No, it is not an independent clause. In fact, it isn't even a full clause:
Or our ability to differentiate the useful information from the mistruths.
There is no main verb in this phrase. It's just our ability to do something. This is a nominal phrase, not a clause or a sentence.
There is another issue: the use of or there makes the sentence more complicated, and I would consider it inadvisable. And should have been used, and even and than after a comma. The comma is optional: it is probably frowned upon by some, but it certainly make the sentence easier to read. (Without the comma, remove than.)
The amount of information was increasing much more rapidly than our understanding of what to do with it, and than our ability to differentiate the useful information from the mistruths.
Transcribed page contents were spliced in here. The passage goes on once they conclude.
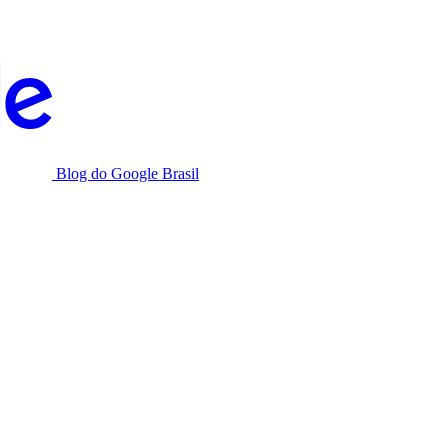
Blog do Google Brasil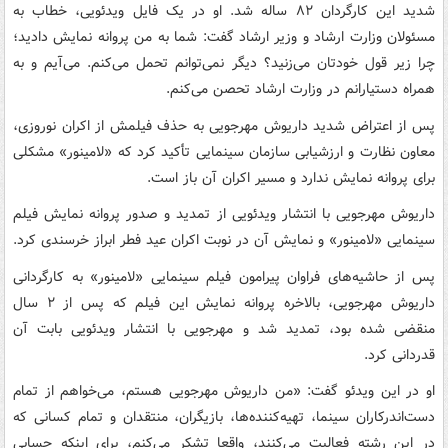
شدید این کارگردان ۸۲ ساله شد. او در یک فایل ویدئویی، خطاب به
مسئولان وزارت ارشاد و وزیر ارشاد گفت: شما به من پروانه نمایش دادید؛
چرا زیر قول خودتان می‌زنید؟ دیگر نمی‌توانم تحمل می‌کنم. می‌آیم و به
همراه دستیارانم در وزارت ارشاد تحصن می‌کنم.
پس از اعتراض شدید داریوش مهرجویی به حذف فیلمش از اکران نوروزی،
معاون نظارت و ارزشیابی سازمان سینمایی تأکید کرد که «لامینور» مشکلی
برای پروانه نمایش ندارد و مسیر اکران آن باز است.
داریوش مهرجویی با انتشار ویدئویی از تمدید و صدور پروانه نمایش فیلم
سینمایی «لامینور» و نمایش آن در نوبت اکران عید فطر ابراز خرسندی کرد.
پس از حاشیه‌های فراوان پیرامون فیلم سینمایی «لامینور» به کارگردانی
داریوش مهرجویی، بالاخره پروانه نمایش این فیلم که پس از ۲ سال
منقضی شده بود، تمدید شد و مهرجویی با انتشار ویدئویی بابت آن
قدردانی کرد.
او در این ویدئو گفت: «من داریوش مهرجویی هستم، می‌خواهم از تمام
دست‌اندرکاران سینما، تهیه‌کننده‌ها، بازیگران، منتقدان و تمام کسانی که
در این رشته فعالیت می‌کنند، واقعا تشکر می‌کنم، برای اینکه حسابی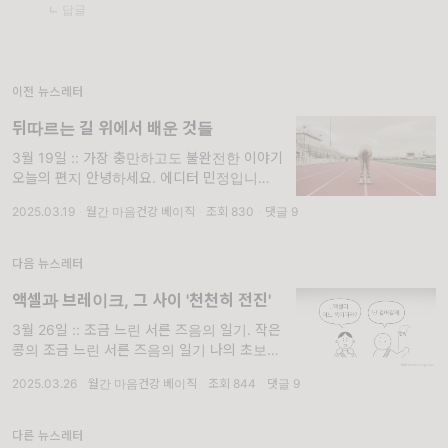
ㄴ 답글
이전 뉴스레터
뒤따르는 길 위에서 배운 것들
3월 19일 :: 가장 충만하고도 불완전한 이야기.
오늘의 편지 안녕하세요. 에디터 민정입니다.
세상에, 벌써 3월 중순을 훌쩍 지났네요! 매년
2025.03.19
·
월간 마음건강 베이직
·
조회 830
·
댓글 9
이맘때쯤이면 '새해에 이런저런 계획을 세웠었
는데, 결국 두 달간 별로 해낸 것도 없네'
다음 뉴스레터
액셀과 브레이크, 그 사이 '천천히 전진'
3월 26일 :: 조금 느린 서른 즈음의 일기. 작은
콩의 조금 느린 서른 즈음의 일기 나의 초보운
전 극복기 “멈추면 안 돼!” 면허 딴 지는 10년
2025.03.26
·
월간 마음건강 베이직
·
조회 844
·
댓글 9
차가 되어가지만 막상 운전은 많이 안 해서 여
전히 초보운전인 나는, 종종 나의
다른 뉴스레터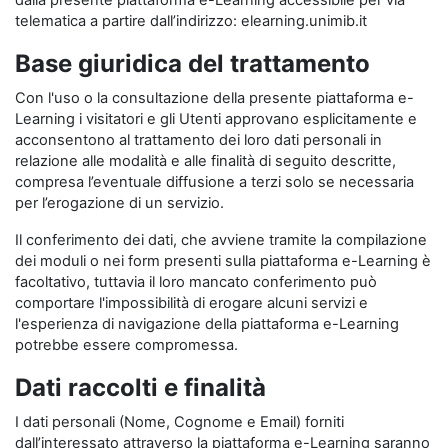
dalla presente piattaforma e-Learning accessibile per via
telematica a partire dall’indirizzo: elearning.unimib.it
Base giuridica del trattamento
Con l'uso o la consultazione della presente piattaforma e-
Learning i visitatori e gli Utenti approvano esplicitamente e
acconsentono al trattamento dei loro dati personali in
relazione alle modalità e alle finalità di seguito descritte,
compresa l’eventuale diffusione a terzi solo se necessaria
per l’erogazione di un servizio.
Il conferimento dei dati, che avviene tramite la compilazione
dei moduli o nei form presenti sulla piattaforma e-Learning è
facoltativo, tuttavia il loro mancato conferimento può
comportare l'impossibilità di erogare alcuni servizi e
l'esperienza di navigazione della piattaforma e-Learning
potrebbe essere compromessa.
Dati raccolti e finalità
I dati personali (Nome, Cognome e Email) forniti
dall’interessato attraverso la piattaforma e-Learning saranno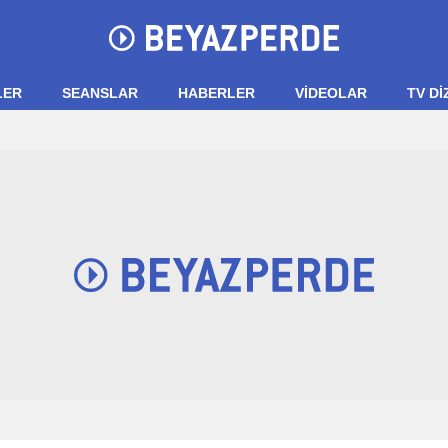
LER
SEANSLAR
HABERLER
VIDEOLAR
TV Dİ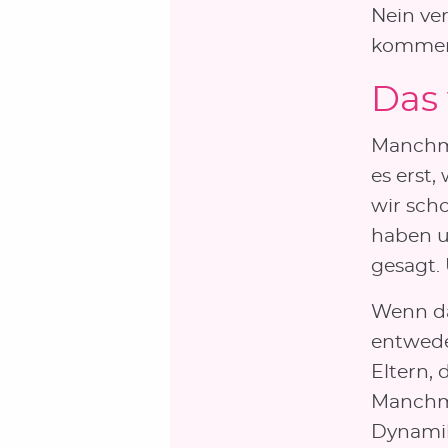
Nein ve
kommen 
Das
Manchma
es erst,
wir scho
haben u
gesagt.
Wenn da
entwede
Eltern, 
Manchma
Dynamik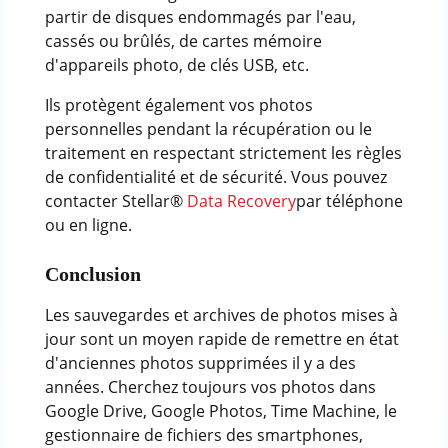
partir de disques endommagés par l'eau,
cassés ou brûlés, de cartes mémoire
d'appareils photo, de clés USB, etc.
Ils protègent également vos photos
personnelles pendant la récupération ou le
traitement en respectant strictement les règles
de confidentialité et de sécurité. Vous pouvez
contacter Stellar®
Data Recovery
par téléphone
ou en ligne.
Conclusion
Les sauvegardes et archives de photos mises à
jour sont un moyen rapide de remettre en état
d'anciennes photos supprimées il y a des
années. Cherchez toujours vos photos dans
Google Drive, Google Photos, Time Machine, le
gestionnaire de fichiers des smartphones,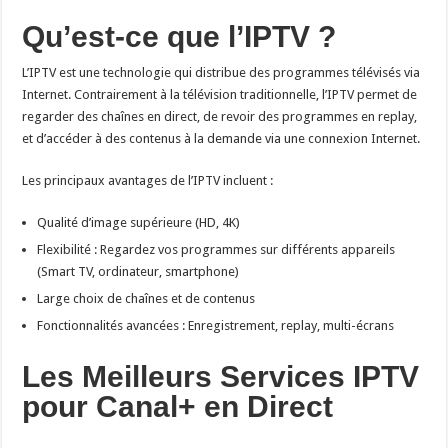
Qu’est-ce que l’IPTV ?
L’IPTV est une technologie qui distribue des programmes télévisés via
Internet. Contrairement à la télévision traditionnelle, l’IPTV permet de
regarder des chaînes en direct, de revoir des programmes en replay,
et d’accéder à des contenus à la demande via une connexion Internet.
Les principaux avantages de l’IPTV incluent :
Qualité d’image supérieure (HD, 4K)
Flexibilité : Regardez vos programmes sur différents appareils
(Smart TV, ordinateur, smartphone)
Large choix de chaînes et de contenus
Fonctionnalités avancées : Enregistrement, replay, multi-écrans
Les Meilleurs Services IPTV
pour Canal+ en Direct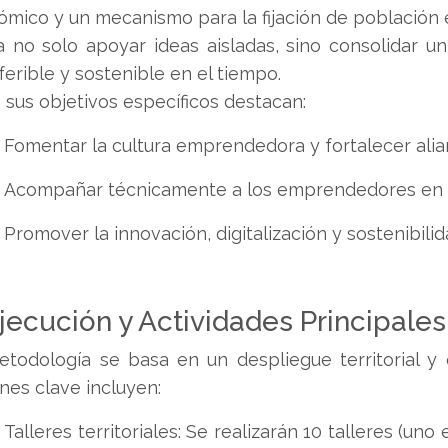
mico y un mecanismo para la fijación de población e
 no solo apoyar ideas aisladas, sino consolidar 
ferible y sostenible en el tiempo.
 sus objetivos específicos destacan:
Fomentar la cultura emprendedora y fortalecer alia
Acompañar técnicamente a los emprendedores en to
Promover la innovación, digitalización y sostenibilid
Ejecución y Actividades Principales
todología se basa en un despliegue territorial y 
nes clave incluyen:
Talleres territoriales: Se realizarán 10 talleres (un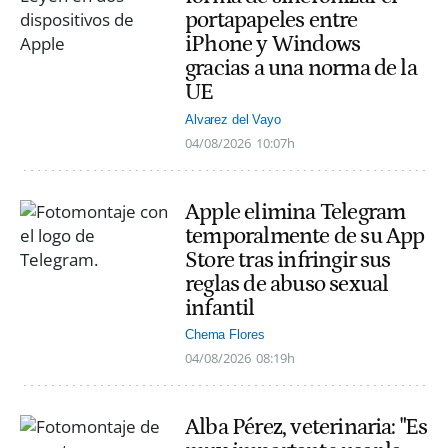
portapapeles entre
iPhone y Windows
gracias a una norma de la
UE
Alvarez del Vayo
04/08/2026
10:07h
Apple elimina Telegram
temporalmente de su App
Store tras infringir sus
reglas de abuso sexual
infantil
Chema Flores
04/08/2026
08:19h
Alba Pérez, veterinaria: "Es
The reason is that the information was increasing more rapidly than our understanding what to do, and it was increasing more rapidly than our ability to differentiate: that's what you get when you fill in the ellipsis. It is both-and, not either-or.
The reason that or was used is here is probably that than suggest an implicit negation: after all, the thing you compare it to ("our understanding") is not increasing more rapidly than the thing compared ("the amount of information"). In older French, a negation would be used after than in the same kind of comparison, as in: "this house is larger than that house isn't". Of course we do not do this in English, but the mental inclination is there. And in negative sentences with as, you woulduse or:
This house is not as large as your house or my house.